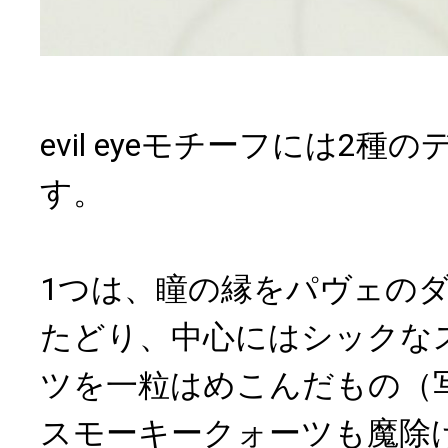
evil eyeモチーフには2
す。
1つは、瞳の縁をパヴェの
たどり、中心にはシックな
ツを一粒はめこんだもの（
スモーキークォーツも魔除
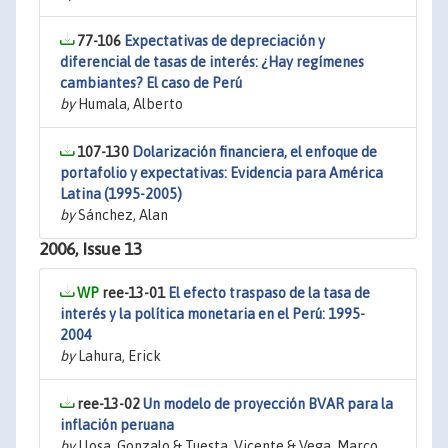
77-106
Expectativas de depreciación y
diferencial de tasas de interés: ¿Hay regímenes
cambiantes? El caso de Perú
by
Humala, Alberto
107-130
Dolarización financiera, el enfoque de
portafolio y expectativas: Evidencia para América
Latina (1995-2005)
by
Sánchez, Alan
2006, Issue 13
ree-13-01
El efecto traspaso de la tasa de
interés y la política monetaria en el Perú: 1995-
2004
by
Lahura, Erick
ree-13-02
Un modelo de proyección BVAR para la
inflación peruana
by
Llosa, Gonzalo & Tuesta, Vicente & Vega, Marco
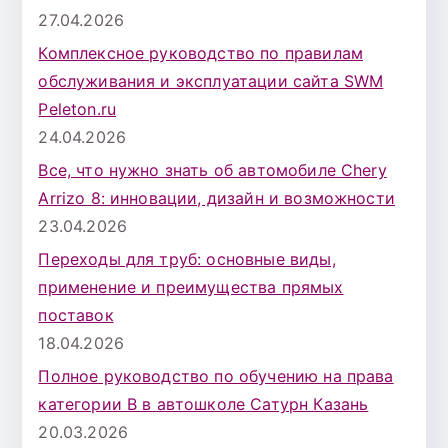
27.04.2026
Комплексное руководство по правилам
обслуживания и эксплуатации сайта SWM
Peleton.ru
24.04.2026
Все, что нужно знать об автомобиле Chery
Arrizo 8: инновации, дизайн и возможности
23.04.2026
Переходы для труб: основные виды,
применение и преимущества прямых
поставок
18.04.2026
Полное руководство по обучению на права
категории B в автошколе Сатурн Казань
20.03.2026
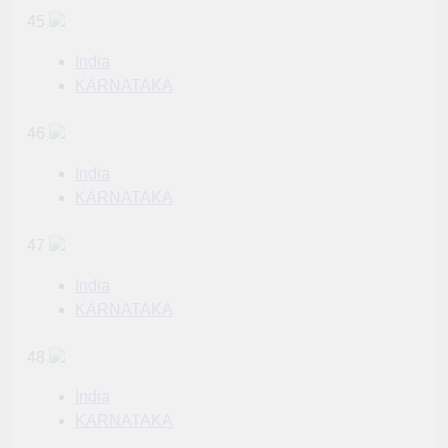
45
India
KARNATAKA
46
India
KARNATAKA
47
India
KARNATAKA
48
India
KARNATAKA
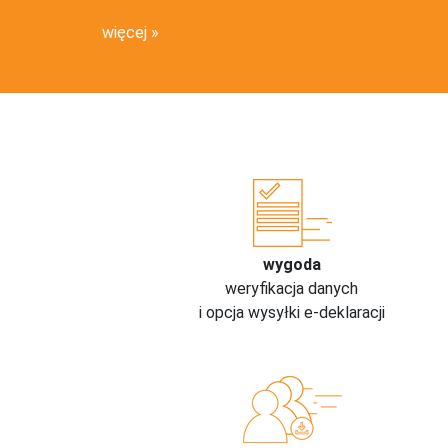
więcej
wygoda
weryfikacja danych
i opcja wysyłki e-deklaracji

────────────────────────────────────────

Task item>
Reproduce every line of the material above that has the string "interés".

Result for this exercise>
diferencial de tasas de interés: ¿Hay regímenes
interés y la política monetaria en el Perú: 1995-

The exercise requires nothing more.